PROMOSI bertajuk Invest in Remarkable Indonesia, kini sudah tidak ada lagi di situs Badan Koordinasi Penanaman Modal (BKPM). Sejak Chatib Basri menduduki Kepala BKPM Juni lalu, promosi yang menggambarkan upah buruh di Indonesia sangat murah itu, tiba-tiba saja raib.
Entahlah, siapa yang menghapus promosi upah buruh murah itu. Kabar yang beredar di kalangan terbatas di BKPM menyebutkan, itu atas permintaan Chatib. “Pak Chatib tak suka dengan bunyi promosi tersebut,” kata sumber di BKPM.
Sejak beberapa lama, promosi itu memang menjadi jualan BKPM untuk menarik investor menanamkan modalnya di Indonesia. Bayangkan, di sana disebutkan upah buruh Indonesia hanya US$ 0,6 per jam.
Coba bandingkan dengan upah buruh di negara-negara Asia. Di India, misalnya, upah buruhnya sudah mencapai US$ 1,03 per jam, Filipina US$ 1,04, Thailand US$ 1,63, China US$ 2,11, atau Malaysia US$ 2,88 per jam.
Toh, sejak jualan upah buruh murah tersebut dihapus, nyatanya investasi terus saja mengalir ke Indonesia. BKPM mencatat, hingga September 2012, nilai investasi dalam negeri dan asing yang masuk mencapai US$ 25,54 miliar. Ini merupakan peningkatan 27% dibandingkan periode sebelumnya, atau 81,1% dari target 2012 sebesar US$ 31,5 miliar. "Saya optimistis hingga kuartal I-2013, investasi yang masuk ke Indonesia masih kuat," ujar Chatib.
Memang, upah murah kini bukan zamannya lagi. Soalnya, dalam kompetisi global, investor kini menuntut ketepatan waktu dan mutu kerja yang tinggi serta pelayanan birokrasi yang efisien. Bukan upah buruh yang murah.
Selama ini, kata ekonom LIPI Latif Adam, kecenderungan pengusaha mengeksploitasi tenaga kerja terus meningkat. “Share biaya tenaga kerja yang pada 2010 sebesar 20% dari komponen biaya produksi, pada tahun lalu menurun menjadi 18%,” katanya beberapa waktu lalu.

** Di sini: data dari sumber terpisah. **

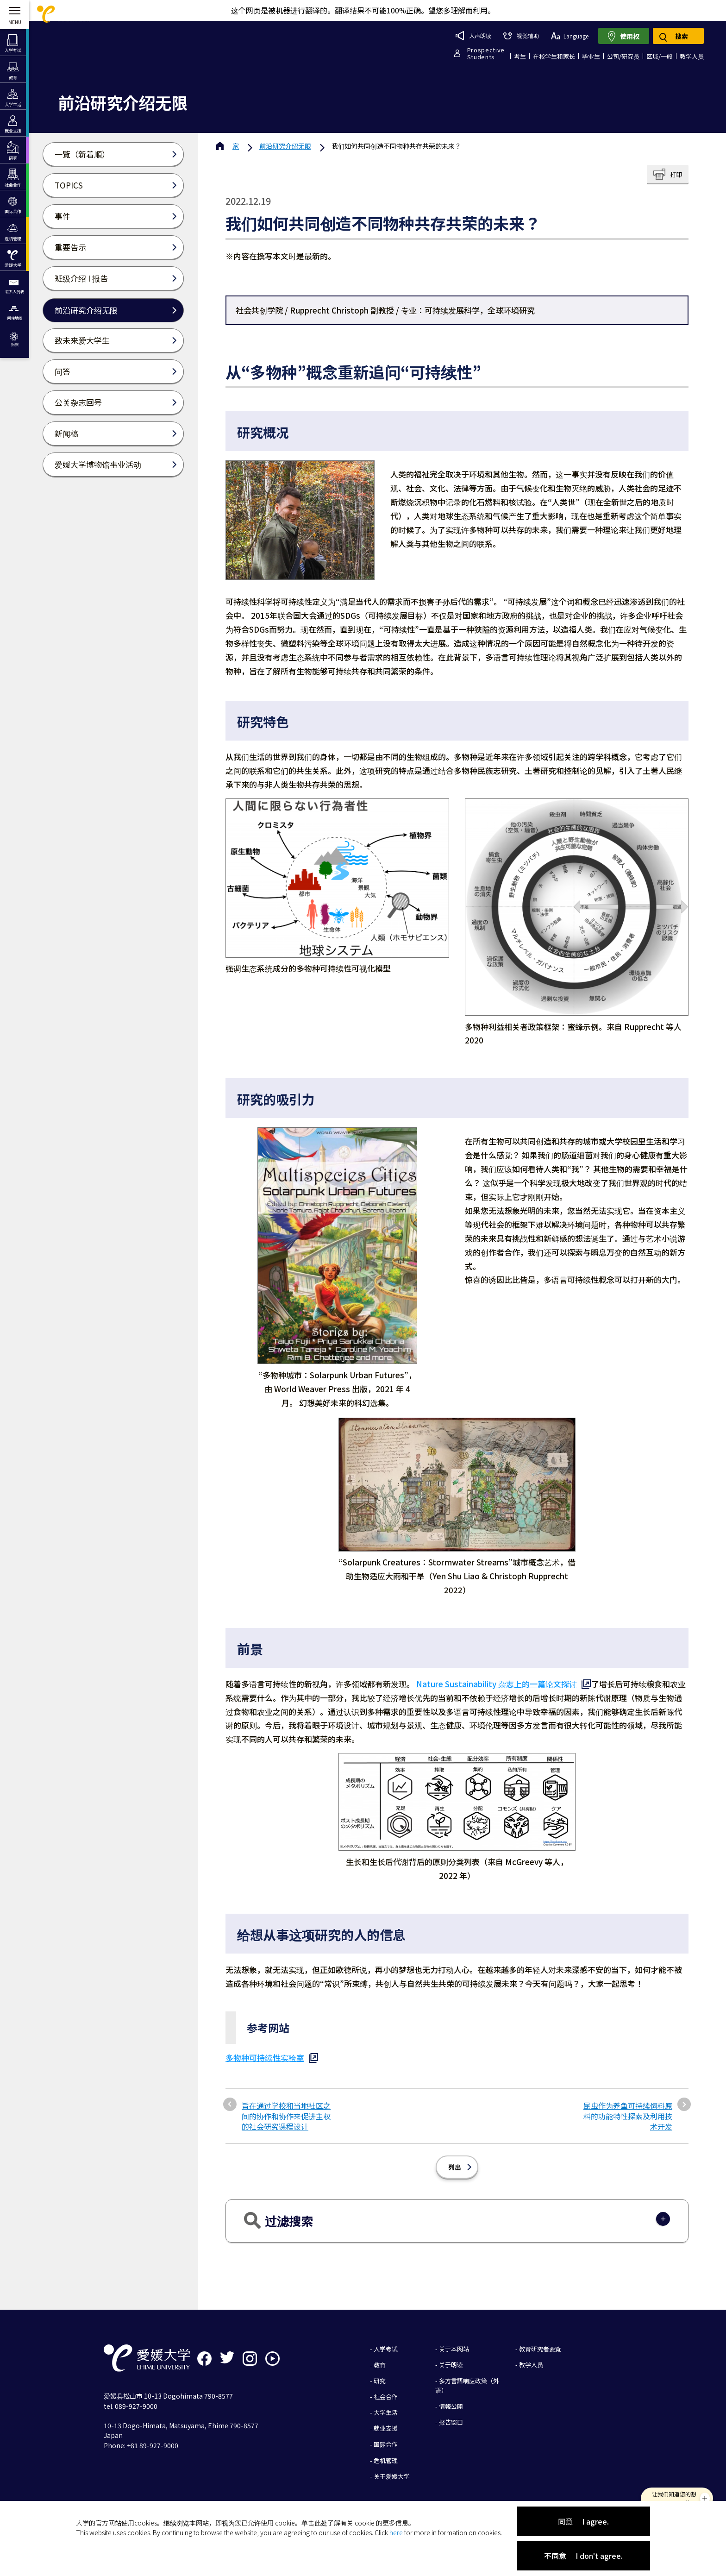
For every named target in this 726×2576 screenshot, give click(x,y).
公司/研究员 (623, 56)
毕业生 (591, 56)
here (396, 2532)
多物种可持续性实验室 (264, 2057)
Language (569, 36)
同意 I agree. (583, 2521)
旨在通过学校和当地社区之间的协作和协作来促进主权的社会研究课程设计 (286, 2115)
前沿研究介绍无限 (285, 146)
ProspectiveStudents (486, 53)
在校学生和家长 (554, 56)
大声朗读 (473, 35)
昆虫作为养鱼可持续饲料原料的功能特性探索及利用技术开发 (627, 2115)
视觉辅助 (520, 35)
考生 (520, 56)
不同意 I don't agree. (583, 2555)
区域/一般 (659, 56)
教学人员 (692, 56)
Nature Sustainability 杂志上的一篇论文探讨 (496, 1684)
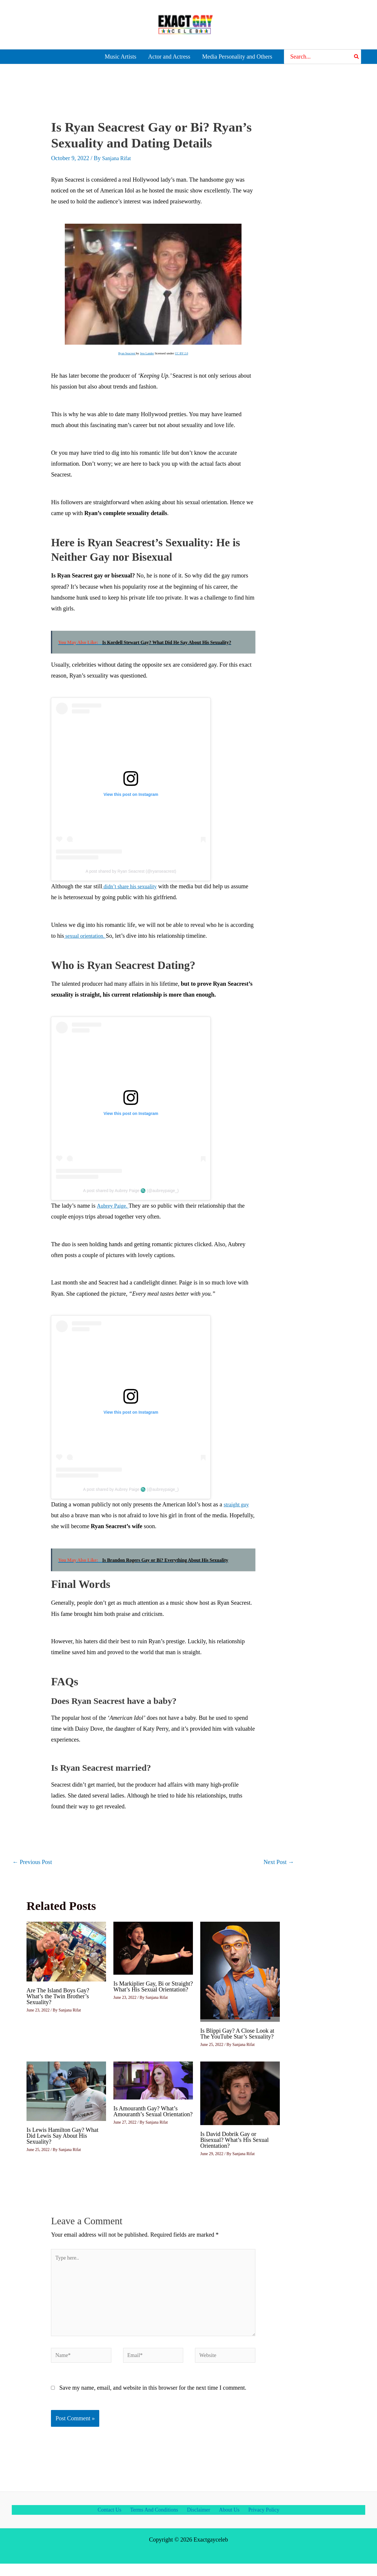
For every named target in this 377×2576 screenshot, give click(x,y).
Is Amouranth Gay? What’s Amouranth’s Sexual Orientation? (153, 2111)
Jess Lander (147, 353)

Bahkan, ahli DemografiUniversitas Indonesia Padang Wicaksono mengatakan, upah buruh kerap ditekan karena pemerintah tidak bisa mengatasi masalah infrastruktur, uang keamanan dan biaya birokrasi. "Setiap tahun, pengusaha dan pekerja saling ngotot menentukan UMP (Upah Minimum Provinsi) yang didasarkan dari KHL (Kebutuhan Hidup Layak), padahal penyebab perusahaan tidak bisa memberikan upah yang layak lebih banyak karena biaya produksi tersedot untuk birokrasi, infrastruktur dan uang keamanan," katanya.

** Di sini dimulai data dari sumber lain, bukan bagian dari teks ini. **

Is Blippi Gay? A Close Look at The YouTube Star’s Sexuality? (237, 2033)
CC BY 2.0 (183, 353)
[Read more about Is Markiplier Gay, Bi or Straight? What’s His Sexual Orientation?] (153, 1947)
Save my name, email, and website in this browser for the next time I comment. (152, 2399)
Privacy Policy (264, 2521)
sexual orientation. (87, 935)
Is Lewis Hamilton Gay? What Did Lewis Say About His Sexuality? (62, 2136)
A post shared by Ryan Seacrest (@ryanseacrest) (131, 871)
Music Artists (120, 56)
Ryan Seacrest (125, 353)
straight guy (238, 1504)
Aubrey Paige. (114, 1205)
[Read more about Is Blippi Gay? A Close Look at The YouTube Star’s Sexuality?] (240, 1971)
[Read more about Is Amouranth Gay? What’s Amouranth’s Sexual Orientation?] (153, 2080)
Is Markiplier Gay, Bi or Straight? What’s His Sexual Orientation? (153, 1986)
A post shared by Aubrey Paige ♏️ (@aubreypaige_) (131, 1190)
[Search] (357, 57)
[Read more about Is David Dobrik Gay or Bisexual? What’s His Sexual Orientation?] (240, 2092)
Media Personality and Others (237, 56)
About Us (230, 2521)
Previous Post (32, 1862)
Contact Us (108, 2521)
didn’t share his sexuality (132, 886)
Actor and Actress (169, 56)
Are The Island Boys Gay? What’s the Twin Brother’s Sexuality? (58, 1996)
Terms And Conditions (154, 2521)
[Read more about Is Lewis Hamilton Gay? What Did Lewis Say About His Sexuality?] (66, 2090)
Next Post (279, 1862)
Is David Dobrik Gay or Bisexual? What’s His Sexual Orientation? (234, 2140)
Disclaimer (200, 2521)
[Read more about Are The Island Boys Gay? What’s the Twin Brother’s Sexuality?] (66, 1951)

Yang jelas, hingga kini belum ada satu pun perusahaan multinasional yang terpengaruh dengan kenaikan upah. “Mereka lebih mencemaskan aksi para buruh yang men-sweeping pabrik-pabrik dan memaksa pekerja untuk mogok kerja,” ujar Chatib.
Seperti halnya Chatib, ekonom Standard Chartered Bank, Eric Sugandi, mengatakan, pengusaha tidak akan hengkang dari Indonesia meski UMP buruh sudah dinaikkan. Dia melihat nilai tukar rupiah yang masih rendah, pengusaha yang sudah mengusai jalur distribusi produk barang, dan pertimbangan risiko pengusaha atas pangsa pasarnya, itulah yang membuat pengusaha masih tetap bertahan di Indonesia.
"Apalagi bila harus didukung oleh sektor konsumsi domestik Indonesia yang masih tinggi ke depan, pengusaha tentu tidak ragu bila harus tetap bertahan di sini meski harus mengeluarkan investasi untuk kenaikan upah," ujar Eric.
Jadi, kenaikan UMP 2013 tak masalah.